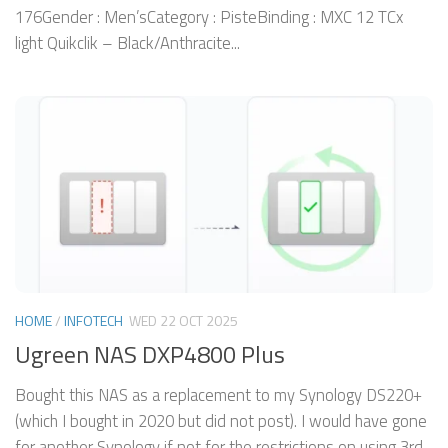
176Gender : Men’sCategory : PisteBinding : MXC 12 TCx
light Quikclik – Black/Anthracite...
HOME
/
INFOTECH
WED 22 OCT 2025
Ugreen NAS DXP4800 Plus
Bought this NAS as a replacement to my Synology DS220+
(which I bought in 2020 but did not post). I would have gone
for another Synology if not for the restrictions on using 3rd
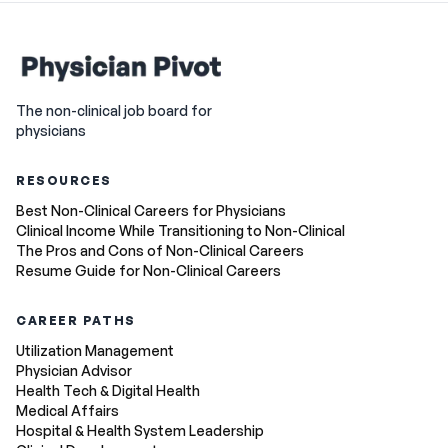
The non-clinical job board for
physicians
RESOURCES
Best Non-Clinical Careers for Physicians
Clinical Income While Transitioning to Non-Clinical
The Pros and Cons of Non-Clinical Careers
Resume Guide for Non-Clinical Careers
CAREER PATHS
Utilization Management
Physician Advisor
Health Tech & Digital Health
Medical Affairs
Hospital & Health System Leadership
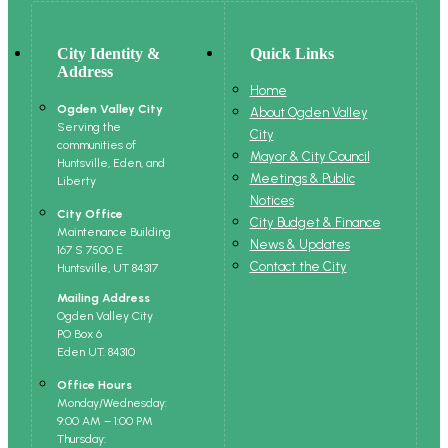
City Identity &
Quick Links
Address
Home
Ogden Valley City
About Ogden Valley
Serving the
City
communities of
Mayor & City Council
Huntsville, Eden, and
Meetings & Public
Liberty
Notices
City Office
City Budget & Finance
Maintenance Building
News & Updates
167 S 7500 E
Contact the City
Huntsville, UT 84317
Mailing Address
Ogden Valley City
PO Box 6
Eden UT. 84310
Office Hours
Monday/Wednesday:
9:00 AM – 1:00 PM
Thursday:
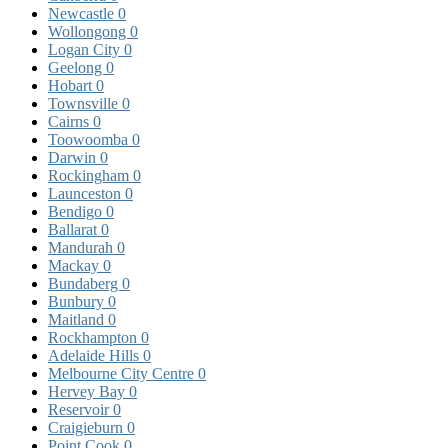
Newcastle
0
Wollongong
0
Logan City
0
Geelong
0
Hobart
0
Townsville
0
Cairns
0
Toowoomba
0
Darwin
0
Rockingham
0
Launceston
0
Bendigo
0
Ballarat
0
Mandurah
0
Mackay
0
Bundaberg
0
Bunbury
0
Maitland
0
Rockhampton
0
Adelaide Hills
0
Melbourne City Centre
0
Hervey Bay
0
Reservoir
0
Craigieburn
0
Point Cook
0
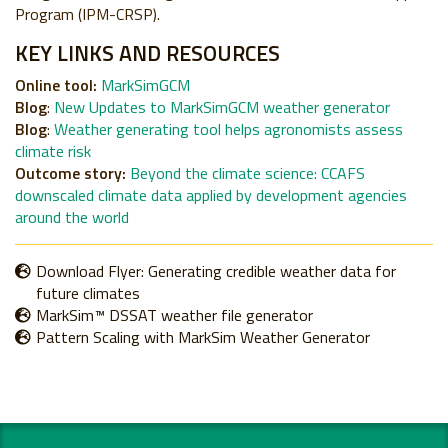
Program (IPM-CRSP).
KEY LINKS AND RESOURCES
Online tool:
MarkSimGCM
Blog
:
New Updates to MarkSimGCM weather generator
Blog
:
Weather generating tool helps agronomists assess
climate risk
Outcome story:
Beyond the climate science: CCAFS
downscaled climate data applied by development agencies
around the world
Download Flyer: Generating credible weather data for
future climates
MarkSim™ DSSAT weather file generator
Pattern Scaling with MarkSim Weather Generator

※

▶ [What to do]: A line counts if it holds the word "MarkSimGCM". How many lines of the entries count? Give the number only.

▶ [Finished exercise]: 2